(Dataset entries)
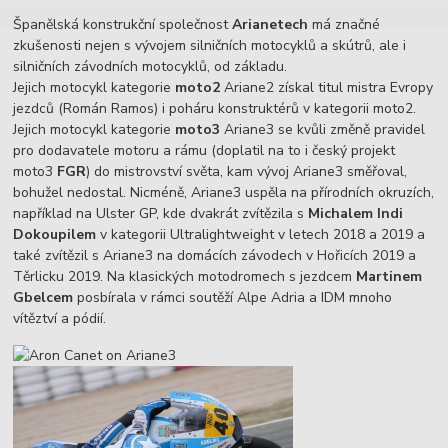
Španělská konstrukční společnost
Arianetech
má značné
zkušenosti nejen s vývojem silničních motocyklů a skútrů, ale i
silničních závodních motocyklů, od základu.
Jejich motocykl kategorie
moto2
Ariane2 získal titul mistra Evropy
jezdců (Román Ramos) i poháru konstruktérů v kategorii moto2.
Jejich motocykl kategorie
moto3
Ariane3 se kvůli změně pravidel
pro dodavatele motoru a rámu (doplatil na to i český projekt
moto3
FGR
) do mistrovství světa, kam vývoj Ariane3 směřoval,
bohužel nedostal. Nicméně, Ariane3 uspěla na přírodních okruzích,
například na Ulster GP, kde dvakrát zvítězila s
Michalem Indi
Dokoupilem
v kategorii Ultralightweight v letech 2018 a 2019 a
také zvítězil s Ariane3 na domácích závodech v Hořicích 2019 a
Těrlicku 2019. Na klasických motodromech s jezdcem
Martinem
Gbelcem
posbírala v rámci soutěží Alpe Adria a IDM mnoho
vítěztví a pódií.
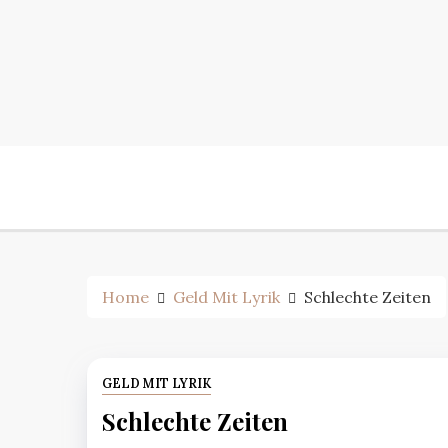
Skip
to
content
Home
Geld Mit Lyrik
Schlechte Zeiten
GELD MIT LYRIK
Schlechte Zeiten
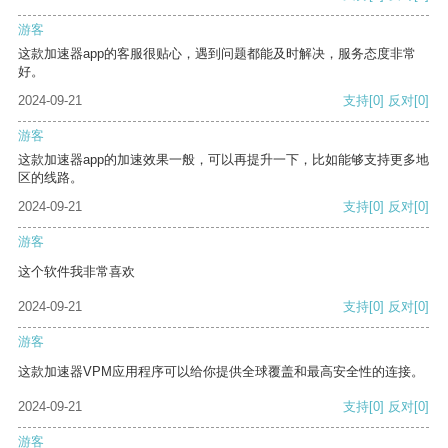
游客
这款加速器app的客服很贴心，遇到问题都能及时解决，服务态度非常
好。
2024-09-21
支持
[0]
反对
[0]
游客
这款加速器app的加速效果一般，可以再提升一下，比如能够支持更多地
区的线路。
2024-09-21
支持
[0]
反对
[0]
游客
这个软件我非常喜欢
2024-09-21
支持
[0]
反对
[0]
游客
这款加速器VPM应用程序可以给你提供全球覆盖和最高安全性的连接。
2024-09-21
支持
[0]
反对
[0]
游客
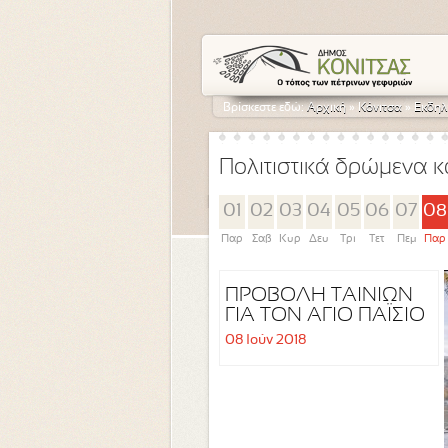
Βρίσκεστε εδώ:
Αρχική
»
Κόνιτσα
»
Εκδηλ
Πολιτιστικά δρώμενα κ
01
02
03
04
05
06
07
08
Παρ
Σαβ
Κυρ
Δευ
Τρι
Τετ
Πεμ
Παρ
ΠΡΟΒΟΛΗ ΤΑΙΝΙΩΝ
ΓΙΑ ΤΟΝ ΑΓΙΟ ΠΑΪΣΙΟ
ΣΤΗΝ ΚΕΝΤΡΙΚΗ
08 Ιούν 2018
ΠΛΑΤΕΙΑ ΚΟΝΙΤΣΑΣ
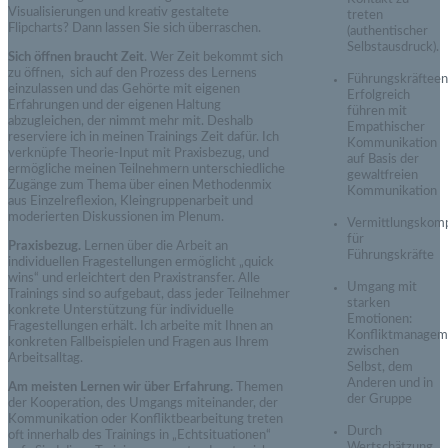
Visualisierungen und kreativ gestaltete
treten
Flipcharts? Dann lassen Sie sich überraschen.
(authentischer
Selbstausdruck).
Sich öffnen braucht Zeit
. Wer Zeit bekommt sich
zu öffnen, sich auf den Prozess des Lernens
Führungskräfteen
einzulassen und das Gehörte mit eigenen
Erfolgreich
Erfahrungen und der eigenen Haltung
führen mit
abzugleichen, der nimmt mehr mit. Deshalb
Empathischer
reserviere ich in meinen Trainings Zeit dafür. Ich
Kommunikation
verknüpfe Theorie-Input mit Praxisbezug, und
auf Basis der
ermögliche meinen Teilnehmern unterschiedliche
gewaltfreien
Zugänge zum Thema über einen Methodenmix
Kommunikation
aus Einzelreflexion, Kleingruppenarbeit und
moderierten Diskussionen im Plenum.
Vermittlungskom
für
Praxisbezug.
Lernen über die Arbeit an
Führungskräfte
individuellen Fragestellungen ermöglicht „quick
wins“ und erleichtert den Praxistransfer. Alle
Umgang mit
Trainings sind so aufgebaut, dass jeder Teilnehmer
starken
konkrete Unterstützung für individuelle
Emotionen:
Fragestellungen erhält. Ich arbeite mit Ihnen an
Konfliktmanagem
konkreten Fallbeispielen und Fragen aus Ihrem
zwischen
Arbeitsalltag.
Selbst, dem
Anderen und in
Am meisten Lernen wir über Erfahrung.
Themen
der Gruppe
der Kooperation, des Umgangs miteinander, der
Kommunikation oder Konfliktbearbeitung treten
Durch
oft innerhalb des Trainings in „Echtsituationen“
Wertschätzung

- What the task requires
Where does the word "treten" occur in the data? Copy every line that has it.

- Written solution
treten
Kommunikation oder Konfliktbearbeitung treten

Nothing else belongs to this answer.